In 1884, The Supreme Court ruled that the 14th and 15th amendments do not grant citizenship to Native Americans. (Today, new Voter ID laws could limit access to polls by Native Americans in North Dakota and Trump’s Justice Department is no longer prosecuting voting rights abuses.)

In 1890, as Mississippi and other southern states formalized disenfranchisement of African Americans, the Supreme Court upheld them because voting restrictions did not specifically mention “race.”

In 1896, the Supreme Court ruled in Plessy v Ferguson that it’s A-OK for segregated facilities to be “separate, but equal.”

Meanwhile, the Ku Klux Klan was rising, terrorizing Blacks, especially those who sought to run for political office. Blacks were lynched for nothing more than being accused of looking at a white woman (making Trump’s faux victimization of white men credibly accused of sexual assault even more absurd). More than 4,000 African Americans were publically lynched from 1877 to the 1950s, in a great many cases, aided and abetted by local police.

Interestingly, anti-lynching efforts were led by women’s organizations, and an anti-lynching bill was put forward in 1937, though none got passed the filibusters of the southern Dixiecrats.

Just as today, the Ku Klux Klan and White Supremacists used the guise of righteous “glory be to God” to subjugate, terrorize and retain power.

With Brett Kavanaugh on the Supreme Court, four of the nine sitting justices have been appointed by presidents who did not win the popular vote; the 50 Senators who voted to confirm Kavanaugh represent just 18% of the population, raising questions about the partisanship and legitimacy of the highest court’s decisions. Now Trump is signaling he will go after protesters, calling out “mob rule”. © Karen Rubin/news-photos-features.com

Republican Senate Majority Leader Mitch McConnell went nuclear in overturning the filibuster, even as the United States’ gap in populations of large and small states mushroomed from the time of the Founders’ compromise that gave each state, large and small, two senators each.  Wyoming with a population of 579,000 has equal voting power to California with 40 million. A similar imbalance in the Electoral College shows the fraud of “one-person, one vote” (a Wyoming voter has 4 times the weight of a Californian), and the lie to the Republicans’ false flag of “voter fraud” to justify its voter suppression. The majority no longer rules, not in the White House, not in the House, where gerrymandering entrenches the minority Republican party, not in the Senate and not in the Supreme Court.

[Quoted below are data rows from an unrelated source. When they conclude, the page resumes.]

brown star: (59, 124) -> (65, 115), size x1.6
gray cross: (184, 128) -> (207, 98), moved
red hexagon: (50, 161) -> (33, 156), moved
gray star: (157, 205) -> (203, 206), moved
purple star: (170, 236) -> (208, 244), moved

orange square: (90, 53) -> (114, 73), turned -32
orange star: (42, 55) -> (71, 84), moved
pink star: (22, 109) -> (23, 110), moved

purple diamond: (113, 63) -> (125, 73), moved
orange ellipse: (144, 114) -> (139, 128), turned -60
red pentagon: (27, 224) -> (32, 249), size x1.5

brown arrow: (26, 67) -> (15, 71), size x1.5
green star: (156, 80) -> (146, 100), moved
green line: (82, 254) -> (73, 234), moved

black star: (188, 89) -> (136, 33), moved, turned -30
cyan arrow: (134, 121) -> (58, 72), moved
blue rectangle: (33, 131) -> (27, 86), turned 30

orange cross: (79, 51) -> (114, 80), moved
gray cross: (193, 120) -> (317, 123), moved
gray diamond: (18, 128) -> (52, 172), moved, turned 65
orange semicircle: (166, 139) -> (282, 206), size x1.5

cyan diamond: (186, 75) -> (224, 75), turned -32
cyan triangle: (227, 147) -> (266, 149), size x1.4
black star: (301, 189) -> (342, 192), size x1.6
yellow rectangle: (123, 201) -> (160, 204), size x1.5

As for that ridiculous assertion by Senator Susan Collins of Maine that a PAC accumulating money to use against her reelection in 2020 was akin to bribery? What a joke, since the pro-Kavanaugh right-wing groups, led by the Judicial Crisis Center, spent $7 million on its campaign to get Kavanaugh confirmed. The imbalance in campaign spending, thanks to the Scalia Supreme Court’s Citizen United decision, has given special interests ownership of politicians and policy. Glad to hear Collins is upset about that, but I doubt she will do anything about it.

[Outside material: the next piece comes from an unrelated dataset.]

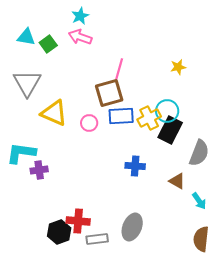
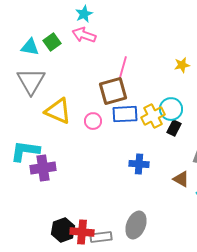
cyan triangle: (26, 37) -> (30, 47), moved
black rectangle: (170, 130) -> (174, 128), size x0.6
purple cross: (39, 170) -> (43, 168), size x1.4
red cross: (78, 221) -> (82, 232), moved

This Kavanaugh battle has illustrated a number of things: Might makes right. Power begets power. Women who have been assaulted or harassed will get no justice. There’s no such thing as “No man is above the law” which means that there is no actual “Rule of Law.”

Women’s rights activists. Gun Rights Activists. Climate Activists.  Workers Rights activists, Immigrant Rights activists cannot be cowed. Yes, it is crucial to turn out and vote in these midterms – and it will take a Blue Wave of more than 60% just to get to 51% majority in Congress. But if the Republicans are able to keep control with all the levers and advantages of using power to keep power (gerrymandering, voter suppression, campaign spending, propaganda and outright election hacking), then those peaceful protests protected under the Constitution may in fact turn into an angry mob of unleashed frustration and victimization.